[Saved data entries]
──────────────────────────────
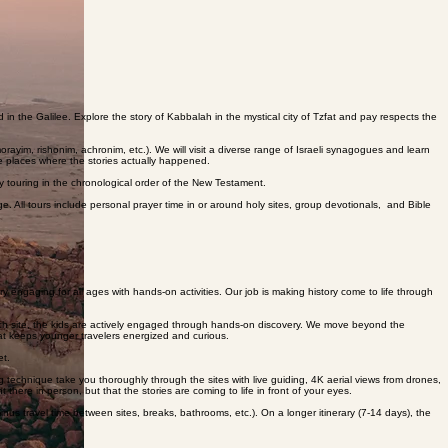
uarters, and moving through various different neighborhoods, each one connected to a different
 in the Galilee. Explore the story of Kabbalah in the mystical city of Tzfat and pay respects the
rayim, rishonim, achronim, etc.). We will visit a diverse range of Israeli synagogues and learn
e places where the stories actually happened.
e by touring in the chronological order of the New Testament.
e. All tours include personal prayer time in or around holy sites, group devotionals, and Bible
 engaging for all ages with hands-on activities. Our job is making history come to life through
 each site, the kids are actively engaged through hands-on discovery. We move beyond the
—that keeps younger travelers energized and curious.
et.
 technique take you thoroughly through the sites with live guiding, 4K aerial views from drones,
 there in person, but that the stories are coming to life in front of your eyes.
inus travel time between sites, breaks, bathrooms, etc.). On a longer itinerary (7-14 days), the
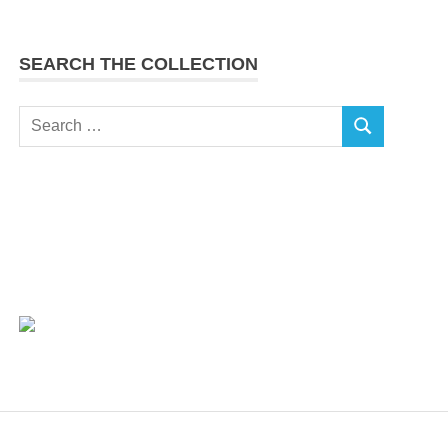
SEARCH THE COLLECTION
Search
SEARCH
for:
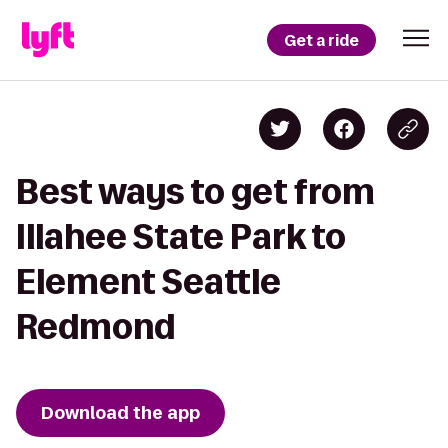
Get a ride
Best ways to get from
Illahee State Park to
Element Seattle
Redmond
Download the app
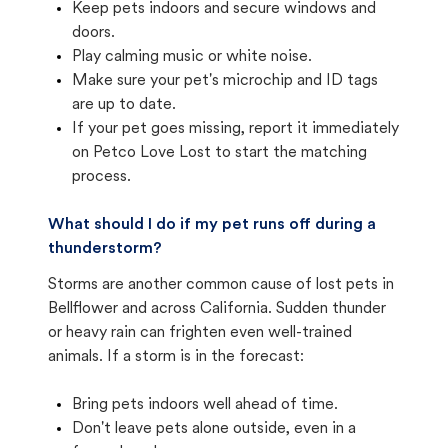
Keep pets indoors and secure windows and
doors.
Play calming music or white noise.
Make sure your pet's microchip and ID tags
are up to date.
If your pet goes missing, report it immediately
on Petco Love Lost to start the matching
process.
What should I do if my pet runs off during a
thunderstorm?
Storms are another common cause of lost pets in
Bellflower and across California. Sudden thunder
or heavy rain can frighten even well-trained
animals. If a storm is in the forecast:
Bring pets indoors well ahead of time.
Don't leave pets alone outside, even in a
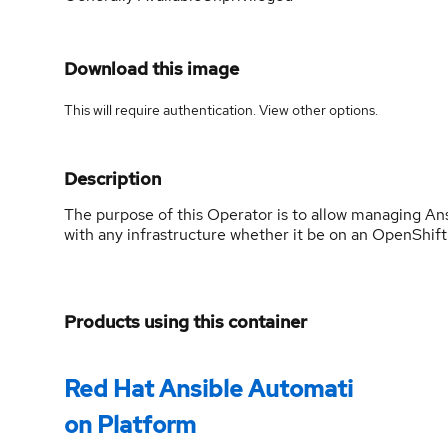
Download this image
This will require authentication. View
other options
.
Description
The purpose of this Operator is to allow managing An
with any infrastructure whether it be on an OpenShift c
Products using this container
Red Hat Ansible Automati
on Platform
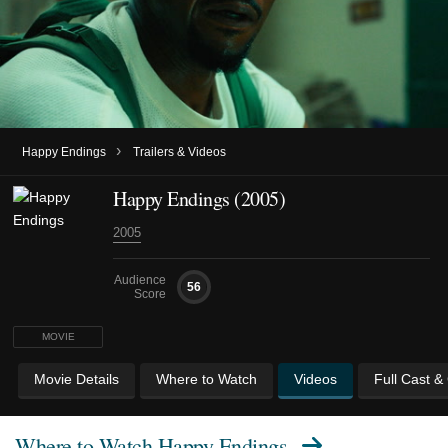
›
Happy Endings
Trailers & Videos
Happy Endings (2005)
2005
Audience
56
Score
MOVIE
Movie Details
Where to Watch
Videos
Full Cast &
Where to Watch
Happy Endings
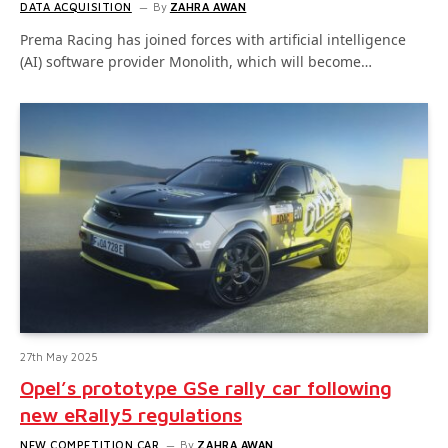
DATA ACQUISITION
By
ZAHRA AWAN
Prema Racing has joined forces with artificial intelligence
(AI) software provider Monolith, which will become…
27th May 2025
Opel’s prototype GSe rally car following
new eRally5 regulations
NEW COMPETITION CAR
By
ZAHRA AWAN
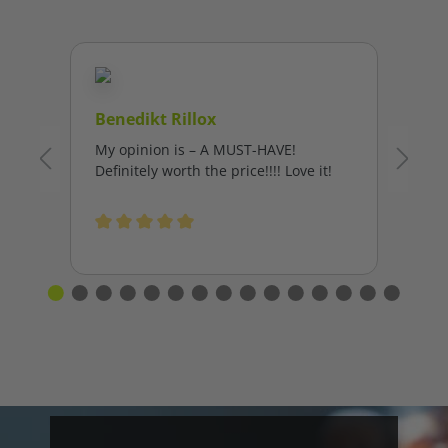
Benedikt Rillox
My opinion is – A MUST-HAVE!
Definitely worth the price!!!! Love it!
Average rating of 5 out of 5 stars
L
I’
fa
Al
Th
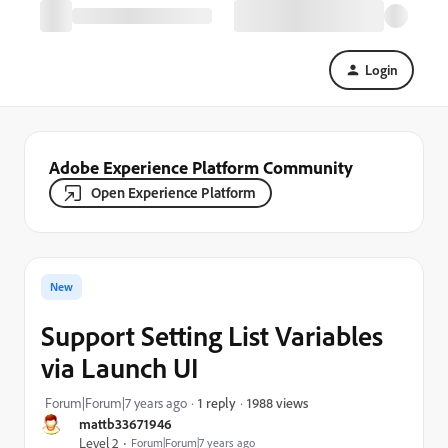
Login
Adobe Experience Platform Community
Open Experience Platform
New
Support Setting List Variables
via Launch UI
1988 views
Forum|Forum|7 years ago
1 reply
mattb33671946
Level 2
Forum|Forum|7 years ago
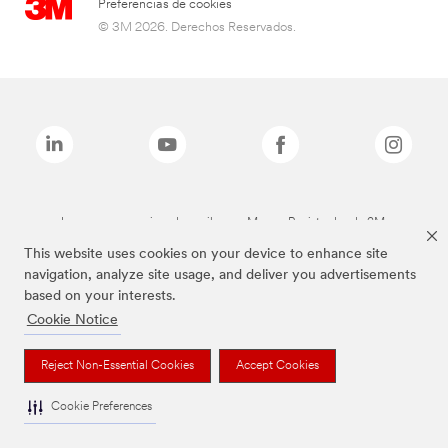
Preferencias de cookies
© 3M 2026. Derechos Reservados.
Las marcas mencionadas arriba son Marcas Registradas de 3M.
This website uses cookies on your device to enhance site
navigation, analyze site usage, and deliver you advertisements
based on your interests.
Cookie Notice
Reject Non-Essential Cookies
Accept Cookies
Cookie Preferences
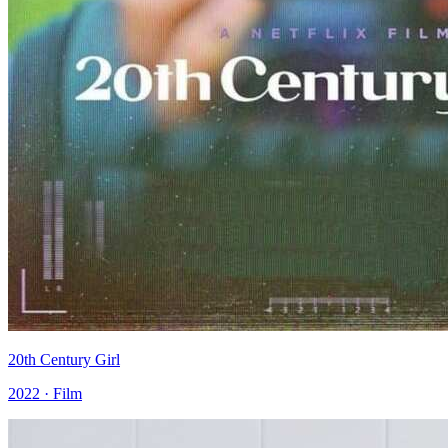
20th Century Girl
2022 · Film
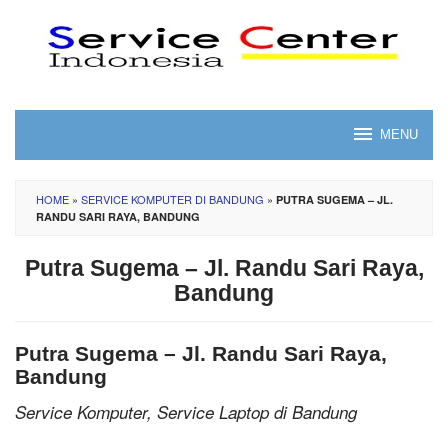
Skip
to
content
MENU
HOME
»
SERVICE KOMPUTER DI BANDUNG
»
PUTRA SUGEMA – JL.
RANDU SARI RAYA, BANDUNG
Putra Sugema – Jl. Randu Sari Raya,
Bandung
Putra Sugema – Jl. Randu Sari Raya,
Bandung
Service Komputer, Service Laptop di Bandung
──────────────────────────────
### Exercise details
Starting with the line that has "Bellflower and across" and ending with the line that has "Trailers & Videos", repeat the lines above exactly, omitting every picture.

### Task response
Bellflower and across California. Sudden thunder
or heavy rain can frighten even well-trained
animals. If a storm is in the forecast:
Bring pets indoors well ahead of time.
Don't leave pets alone outside, even in a
Download this image
This will require authentication. View
other options
.
Description
The purpose of this Operator is to allow managing An
with any infrastructure whether it be on an OpenShift c
Products using this container
Red Hat Ansible Automati
on Platform
›
Happy Endings
Trailers & Videos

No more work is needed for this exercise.